▶ **TASK TO CARRY OUT**:
Exactly reproduce the data from its first line through the line with "tografa, canta e, as", leaving out every line after it.

▶ **DATA UNDER STUDY**:
*-*-*

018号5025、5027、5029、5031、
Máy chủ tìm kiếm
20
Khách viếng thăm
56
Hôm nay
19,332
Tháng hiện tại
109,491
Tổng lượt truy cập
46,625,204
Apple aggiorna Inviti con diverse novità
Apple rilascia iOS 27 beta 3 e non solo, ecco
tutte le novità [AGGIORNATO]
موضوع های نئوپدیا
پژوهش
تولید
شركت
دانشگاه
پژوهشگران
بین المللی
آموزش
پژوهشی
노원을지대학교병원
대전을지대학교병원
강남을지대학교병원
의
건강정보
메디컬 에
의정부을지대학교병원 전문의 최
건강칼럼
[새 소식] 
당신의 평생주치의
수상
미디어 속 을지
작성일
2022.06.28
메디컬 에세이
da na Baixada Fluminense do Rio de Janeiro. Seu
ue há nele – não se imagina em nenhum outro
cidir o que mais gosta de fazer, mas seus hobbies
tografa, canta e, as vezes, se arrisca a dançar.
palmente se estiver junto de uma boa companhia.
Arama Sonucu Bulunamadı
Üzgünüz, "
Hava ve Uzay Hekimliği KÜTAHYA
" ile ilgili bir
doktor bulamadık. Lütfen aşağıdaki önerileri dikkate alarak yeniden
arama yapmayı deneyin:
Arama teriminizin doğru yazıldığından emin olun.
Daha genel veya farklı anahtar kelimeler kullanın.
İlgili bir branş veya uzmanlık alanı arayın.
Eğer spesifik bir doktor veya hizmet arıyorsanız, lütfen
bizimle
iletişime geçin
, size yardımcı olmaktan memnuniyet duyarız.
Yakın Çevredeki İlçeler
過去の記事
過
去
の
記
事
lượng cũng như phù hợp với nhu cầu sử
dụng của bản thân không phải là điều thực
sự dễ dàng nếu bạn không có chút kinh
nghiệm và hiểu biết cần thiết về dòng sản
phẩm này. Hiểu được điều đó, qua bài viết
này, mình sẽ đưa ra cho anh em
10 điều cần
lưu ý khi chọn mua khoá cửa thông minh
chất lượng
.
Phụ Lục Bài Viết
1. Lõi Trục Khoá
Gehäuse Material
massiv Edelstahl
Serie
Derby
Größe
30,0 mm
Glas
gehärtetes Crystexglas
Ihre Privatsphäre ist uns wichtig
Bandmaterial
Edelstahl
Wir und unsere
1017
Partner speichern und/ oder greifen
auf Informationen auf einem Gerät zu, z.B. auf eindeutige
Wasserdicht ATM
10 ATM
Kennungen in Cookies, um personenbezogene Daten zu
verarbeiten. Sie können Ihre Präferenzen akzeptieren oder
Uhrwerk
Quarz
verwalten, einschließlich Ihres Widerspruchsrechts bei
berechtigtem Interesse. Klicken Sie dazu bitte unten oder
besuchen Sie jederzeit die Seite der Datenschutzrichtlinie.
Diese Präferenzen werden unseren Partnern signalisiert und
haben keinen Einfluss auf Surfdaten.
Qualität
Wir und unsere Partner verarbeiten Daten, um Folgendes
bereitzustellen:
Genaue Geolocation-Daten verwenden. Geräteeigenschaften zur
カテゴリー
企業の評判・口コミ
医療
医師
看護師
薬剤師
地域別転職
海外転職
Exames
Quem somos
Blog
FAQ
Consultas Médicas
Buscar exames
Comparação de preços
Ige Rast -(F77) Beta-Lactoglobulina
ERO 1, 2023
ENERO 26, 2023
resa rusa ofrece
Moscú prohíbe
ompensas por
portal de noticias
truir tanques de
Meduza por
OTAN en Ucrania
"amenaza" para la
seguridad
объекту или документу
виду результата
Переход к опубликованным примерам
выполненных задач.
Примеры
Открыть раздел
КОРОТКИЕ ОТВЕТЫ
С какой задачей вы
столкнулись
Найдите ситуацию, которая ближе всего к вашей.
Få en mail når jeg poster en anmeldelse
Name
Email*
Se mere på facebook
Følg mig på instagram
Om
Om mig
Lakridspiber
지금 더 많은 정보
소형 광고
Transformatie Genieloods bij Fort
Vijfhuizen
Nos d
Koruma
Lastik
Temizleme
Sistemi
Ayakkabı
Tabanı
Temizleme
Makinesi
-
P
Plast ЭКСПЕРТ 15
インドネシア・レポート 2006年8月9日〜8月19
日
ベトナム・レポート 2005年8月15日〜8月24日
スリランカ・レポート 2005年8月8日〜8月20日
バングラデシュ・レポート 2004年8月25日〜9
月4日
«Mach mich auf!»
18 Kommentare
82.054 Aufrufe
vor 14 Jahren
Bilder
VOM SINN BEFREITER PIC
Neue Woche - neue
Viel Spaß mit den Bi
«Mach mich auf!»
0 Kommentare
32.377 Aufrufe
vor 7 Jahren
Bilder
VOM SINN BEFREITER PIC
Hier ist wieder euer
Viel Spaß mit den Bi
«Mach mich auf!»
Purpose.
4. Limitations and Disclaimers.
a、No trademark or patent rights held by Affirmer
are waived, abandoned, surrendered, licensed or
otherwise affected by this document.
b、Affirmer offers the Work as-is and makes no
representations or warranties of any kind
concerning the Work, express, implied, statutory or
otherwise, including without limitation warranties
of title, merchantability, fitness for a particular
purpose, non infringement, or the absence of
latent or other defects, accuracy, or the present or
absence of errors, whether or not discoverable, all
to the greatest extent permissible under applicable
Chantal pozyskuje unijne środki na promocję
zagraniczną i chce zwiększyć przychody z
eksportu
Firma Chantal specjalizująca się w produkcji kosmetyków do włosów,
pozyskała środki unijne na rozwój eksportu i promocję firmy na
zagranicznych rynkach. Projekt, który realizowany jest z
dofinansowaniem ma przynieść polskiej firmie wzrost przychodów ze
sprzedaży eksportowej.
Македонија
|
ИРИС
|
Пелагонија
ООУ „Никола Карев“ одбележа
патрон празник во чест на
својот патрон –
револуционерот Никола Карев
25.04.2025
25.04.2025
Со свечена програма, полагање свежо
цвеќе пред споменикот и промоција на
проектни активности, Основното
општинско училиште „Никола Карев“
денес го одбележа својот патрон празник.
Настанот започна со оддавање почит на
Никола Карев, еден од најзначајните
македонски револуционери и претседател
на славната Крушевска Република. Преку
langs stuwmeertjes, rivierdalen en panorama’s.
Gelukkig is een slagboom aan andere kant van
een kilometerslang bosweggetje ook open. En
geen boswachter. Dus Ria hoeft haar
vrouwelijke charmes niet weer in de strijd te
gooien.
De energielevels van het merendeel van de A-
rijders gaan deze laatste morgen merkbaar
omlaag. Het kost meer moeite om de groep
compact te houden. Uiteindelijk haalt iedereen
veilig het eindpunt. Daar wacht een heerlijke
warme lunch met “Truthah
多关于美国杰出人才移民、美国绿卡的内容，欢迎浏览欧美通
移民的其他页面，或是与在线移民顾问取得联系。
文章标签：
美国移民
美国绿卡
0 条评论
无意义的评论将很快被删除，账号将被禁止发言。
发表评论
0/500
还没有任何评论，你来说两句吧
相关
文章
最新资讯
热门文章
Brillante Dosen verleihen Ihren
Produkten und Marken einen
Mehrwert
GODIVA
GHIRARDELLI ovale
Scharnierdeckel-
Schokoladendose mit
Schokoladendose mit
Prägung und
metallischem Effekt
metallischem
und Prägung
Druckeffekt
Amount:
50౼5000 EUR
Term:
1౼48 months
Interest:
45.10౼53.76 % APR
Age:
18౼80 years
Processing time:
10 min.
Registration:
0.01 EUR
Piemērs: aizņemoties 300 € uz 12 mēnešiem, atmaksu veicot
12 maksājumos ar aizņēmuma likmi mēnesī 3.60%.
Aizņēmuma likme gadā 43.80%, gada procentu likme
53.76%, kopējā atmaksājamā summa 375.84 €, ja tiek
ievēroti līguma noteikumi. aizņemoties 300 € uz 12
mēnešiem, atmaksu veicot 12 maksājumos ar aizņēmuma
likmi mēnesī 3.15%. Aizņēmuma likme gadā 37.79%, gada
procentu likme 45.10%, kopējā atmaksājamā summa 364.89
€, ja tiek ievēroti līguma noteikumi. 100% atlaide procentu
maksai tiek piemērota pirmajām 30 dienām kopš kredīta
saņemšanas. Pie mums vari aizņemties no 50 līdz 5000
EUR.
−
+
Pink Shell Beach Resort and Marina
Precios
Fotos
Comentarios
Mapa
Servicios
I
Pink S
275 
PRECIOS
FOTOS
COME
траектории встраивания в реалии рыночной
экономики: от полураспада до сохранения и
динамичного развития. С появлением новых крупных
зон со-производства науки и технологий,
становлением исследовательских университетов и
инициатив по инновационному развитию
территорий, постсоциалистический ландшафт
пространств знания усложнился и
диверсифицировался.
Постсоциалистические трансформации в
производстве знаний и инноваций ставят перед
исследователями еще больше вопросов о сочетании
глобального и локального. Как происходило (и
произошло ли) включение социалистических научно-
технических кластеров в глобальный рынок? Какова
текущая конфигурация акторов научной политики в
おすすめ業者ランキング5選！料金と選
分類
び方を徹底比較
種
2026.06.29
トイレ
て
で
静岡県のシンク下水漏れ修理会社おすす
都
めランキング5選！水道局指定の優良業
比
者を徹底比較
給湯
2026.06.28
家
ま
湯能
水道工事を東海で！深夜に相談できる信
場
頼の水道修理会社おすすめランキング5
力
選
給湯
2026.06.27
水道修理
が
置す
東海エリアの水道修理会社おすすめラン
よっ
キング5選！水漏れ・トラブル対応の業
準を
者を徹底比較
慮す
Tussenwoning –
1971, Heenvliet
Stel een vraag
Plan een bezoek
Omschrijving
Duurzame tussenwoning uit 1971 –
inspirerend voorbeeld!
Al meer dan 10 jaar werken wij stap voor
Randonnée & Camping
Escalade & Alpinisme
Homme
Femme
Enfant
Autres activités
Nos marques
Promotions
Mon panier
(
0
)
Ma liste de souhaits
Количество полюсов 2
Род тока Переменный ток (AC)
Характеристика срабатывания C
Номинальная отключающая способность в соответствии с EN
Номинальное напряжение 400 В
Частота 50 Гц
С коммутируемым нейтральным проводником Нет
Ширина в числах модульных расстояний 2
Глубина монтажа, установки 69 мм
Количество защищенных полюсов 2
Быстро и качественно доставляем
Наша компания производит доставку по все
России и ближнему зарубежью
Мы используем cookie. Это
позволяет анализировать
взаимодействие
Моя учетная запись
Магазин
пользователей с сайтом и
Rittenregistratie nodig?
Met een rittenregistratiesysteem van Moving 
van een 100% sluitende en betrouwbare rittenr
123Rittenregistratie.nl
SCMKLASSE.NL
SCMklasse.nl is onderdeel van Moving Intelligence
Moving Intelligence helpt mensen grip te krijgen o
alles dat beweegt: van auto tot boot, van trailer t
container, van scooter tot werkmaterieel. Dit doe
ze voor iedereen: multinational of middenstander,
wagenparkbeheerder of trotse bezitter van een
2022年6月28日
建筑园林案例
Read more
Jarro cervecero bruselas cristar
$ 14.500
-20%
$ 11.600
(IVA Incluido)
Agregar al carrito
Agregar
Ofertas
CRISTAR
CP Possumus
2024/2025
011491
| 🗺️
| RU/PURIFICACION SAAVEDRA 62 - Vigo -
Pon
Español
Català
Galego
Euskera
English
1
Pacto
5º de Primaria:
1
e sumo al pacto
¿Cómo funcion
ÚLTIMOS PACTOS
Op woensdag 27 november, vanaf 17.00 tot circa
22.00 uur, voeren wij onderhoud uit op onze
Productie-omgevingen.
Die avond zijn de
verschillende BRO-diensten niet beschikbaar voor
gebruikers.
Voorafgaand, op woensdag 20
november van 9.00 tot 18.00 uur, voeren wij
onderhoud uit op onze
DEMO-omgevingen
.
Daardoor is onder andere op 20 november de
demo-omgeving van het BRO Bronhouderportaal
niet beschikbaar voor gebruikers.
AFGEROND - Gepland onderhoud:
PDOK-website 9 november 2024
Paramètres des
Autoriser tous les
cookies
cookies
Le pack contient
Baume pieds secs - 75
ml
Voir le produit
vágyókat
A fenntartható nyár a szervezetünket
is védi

*-*-*

▶ **TASK OUTPUT**:
018号5025、5027、5029、5031、
Máy chủ tìm kiếm
20
Khách viếng thăm
56
Hôm nay
19,332
Tháng hiện tại
109,491
Tổng lượt truy cập
46,625,204
Apple aggiorna Inviti con diverse novità
Apple rilascia iOS 27 beta 3 e non solo, ecco
tutte le novità [AGGIORNATO]
موضوع های نئوپدیا
پژوهش
تولید
شركت
دانشگاه
پژوهشگران
بین المللی
آموزش
پژوهشی
노원을지대학교병원
대전을지대학교병원
강남을지대학교병원
의
건강정보
메디컬 에
의정부을지대학교병원 전문의 최
건강칼럼
[새 소식] 
당신의 평생주치의
수상
미디어 속 을지
작성일
2022.06.28
메디컬 에세이
da na Baixada Fluminense do Rio de Janeiro. Seu
ue há nele – não se imagina em nenhum outro
cidir o que mais gosta de fazer, mas seus hobbies
tografa, canta e, as vezes, se arrisca a dançar.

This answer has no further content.